City Hall is not an art gallery,” says Izzy Patoka, director of the Mayor’s Office of Neighborhoods and the mayor’s liaison to Baltimore’s Jewish community. True enough, though it does
have an art gallery—the City Hall Courtyard Galleries, where the Artscape exhibit
Artists in Baltimore Arts and Entertainment Districts is now hanging.
One of the pieces slated to be displayed—Aaron Edelson’s painting, Hitler in France—was pulled from the show because Patoka found it offensive.
“That picture is inappropriate to hang at City Hall,” Patoka insisted during a July 15 phone call. “It was my decision. . . . It may be appropriate for an art gallery, but not here.”
“City Hall is the perfect place to discuss such issues,” counters Edelson, a 25-year-old resident of the CopyCat Building in midtown’s Station North Arts and Entertainment District. “It’s where difficult issues can be presented and discussed.” Instead, he says, “my painting got censored.”

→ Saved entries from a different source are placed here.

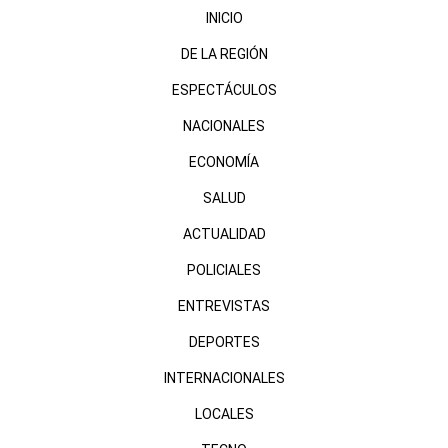
INICIO
DE LA REGIÓN
ESPECTÁCULOS
NACIONALES
ECONOMÍA
SALUD
ACTUALIDAD
POLICIALES
ENTREVISTAS
DEPORTES
INTERNACIONALES
LOCALES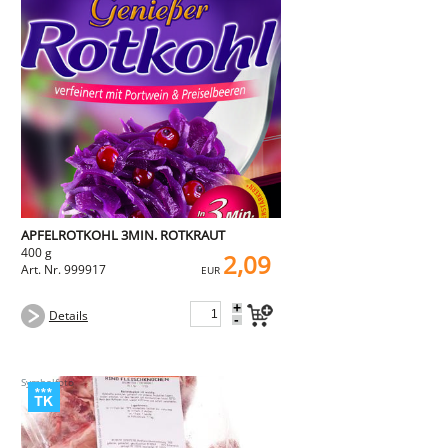
APFELROTKOHL 3MIN. ROTKRAUT
400 g
2,09
Art. Nr. 999917
EUR
+
Details
-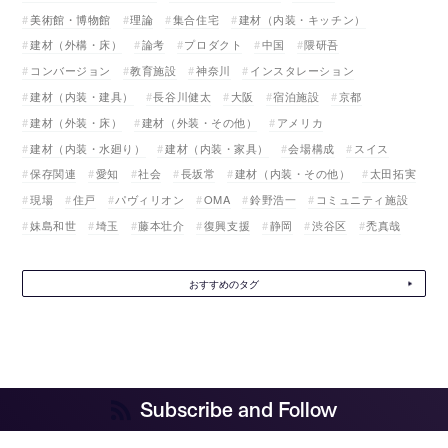
美術館・博物館
理論
集合住宅
建材（内装・キッチン）
建材（外構・床）
論考
プロダクト
中国
隈研吾
コンバージョン
教育施設
神奈川
インスタレーション
建材（内装・建具）
長谷川健太
大阪
宿泊施設
京都
建材（外装・床）
建材（外装・その他）
アメリカ
建材（内装・水廻り）
建材（内装・家具）
会場構成
スイス
保存関連
愛知
社会
長坂常
建材（内装・その他）
太田拓実
現場
住戸
パヴィリオン
OMA
鈴野浩一
コミュニティ施設
妹島和世
埼玉
藤本壮介
復興支援
静岡
渋谷区
禿真哉
おすすめのタグ
Subscribe and Follow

“I stated my case, saying it’s important to have a wide variety of viewpoints” Edelson continues. “But Izzy wasn’t hearing it.”
Ultimately, Edelson says he believes that the decision to ax his piece from the show was “hypocrisy.”
“The mayor wants the arts to be an important player in downtown revival,” he says. “But it seems his administration doesn’t really want it to be any more than flowers in vases.